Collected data
——————

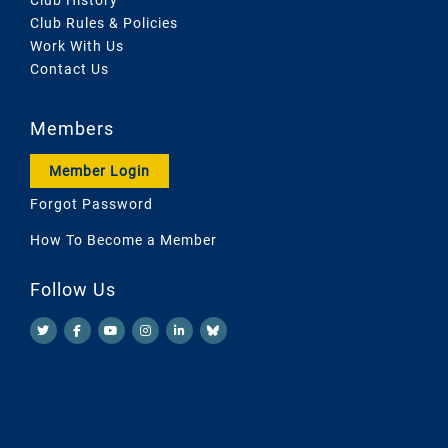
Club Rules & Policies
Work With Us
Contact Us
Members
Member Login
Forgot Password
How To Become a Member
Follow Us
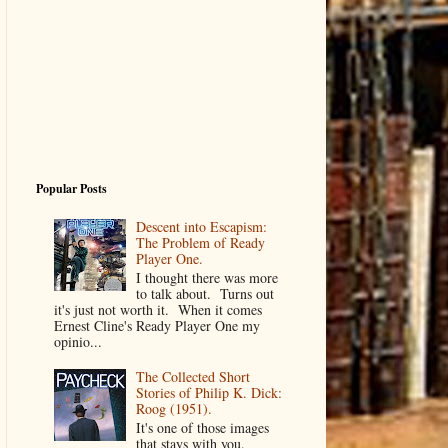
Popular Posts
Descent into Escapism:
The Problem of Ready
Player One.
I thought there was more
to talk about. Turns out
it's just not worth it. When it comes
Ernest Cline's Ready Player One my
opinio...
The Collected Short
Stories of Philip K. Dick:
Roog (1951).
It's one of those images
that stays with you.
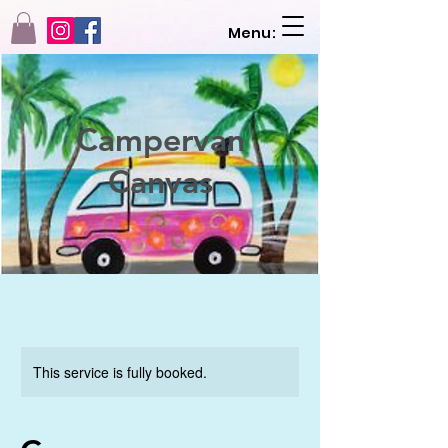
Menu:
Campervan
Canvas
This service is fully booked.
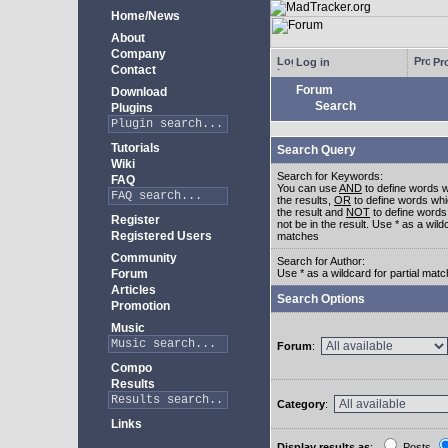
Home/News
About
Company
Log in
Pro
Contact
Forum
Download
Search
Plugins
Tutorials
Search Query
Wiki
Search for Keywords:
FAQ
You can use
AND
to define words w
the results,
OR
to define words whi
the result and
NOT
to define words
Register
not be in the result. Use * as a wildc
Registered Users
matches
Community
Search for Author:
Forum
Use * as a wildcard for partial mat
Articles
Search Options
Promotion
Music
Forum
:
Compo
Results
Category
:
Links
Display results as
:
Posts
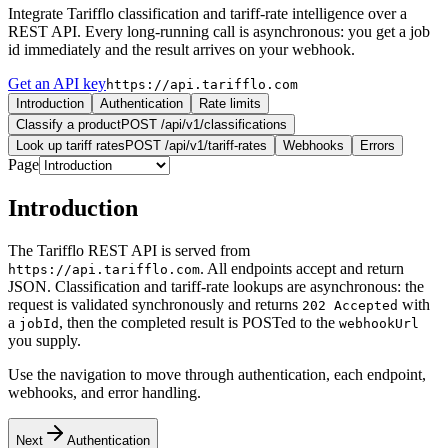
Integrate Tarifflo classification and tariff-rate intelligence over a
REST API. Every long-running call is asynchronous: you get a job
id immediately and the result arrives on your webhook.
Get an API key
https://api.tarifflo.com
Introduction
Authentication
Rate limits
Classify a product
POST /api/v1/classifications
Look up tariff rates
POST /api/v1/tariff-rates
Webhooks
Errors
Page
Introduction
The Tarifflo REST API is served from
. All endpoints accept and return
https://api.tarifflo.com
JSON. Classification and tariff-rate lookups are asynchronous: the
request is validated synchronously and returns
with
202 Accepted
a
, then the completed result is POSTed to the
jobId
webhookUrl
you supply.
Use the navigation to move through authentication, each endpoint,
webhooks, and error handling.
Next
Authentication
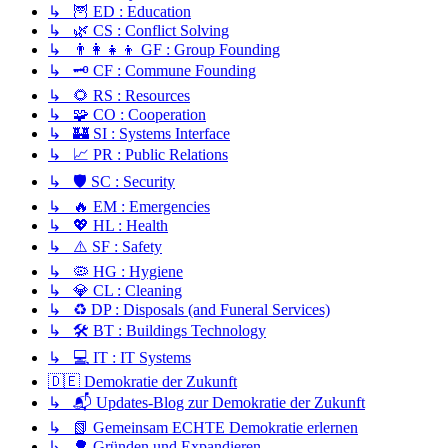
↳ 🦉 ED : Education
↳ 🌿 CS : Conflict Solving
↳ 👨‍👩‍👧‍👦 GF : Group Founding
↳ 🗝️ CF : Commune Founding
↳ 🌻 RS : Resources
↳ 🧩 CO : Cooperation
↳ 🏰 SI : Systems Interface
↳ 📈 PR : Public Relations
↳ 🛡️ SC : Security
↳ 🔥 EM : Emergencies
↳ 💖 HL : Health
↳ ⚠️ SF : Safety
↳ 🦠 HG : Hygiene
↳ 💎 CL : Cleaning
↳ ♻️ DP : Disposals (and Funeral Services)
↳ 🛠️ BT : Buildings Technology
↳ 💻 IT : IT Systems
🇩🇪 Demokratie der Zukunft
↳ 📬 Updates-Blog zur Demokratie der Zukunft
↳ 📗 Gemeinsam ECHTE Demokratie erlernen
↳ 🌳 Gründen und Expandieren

——————

> _Your objective_
Go through the entries. Report every line that contains the word "REST".

> _Solution for this problem_
REST API. Every long-running call is asynchronous: you get a job
The Tarifflo REST API is served from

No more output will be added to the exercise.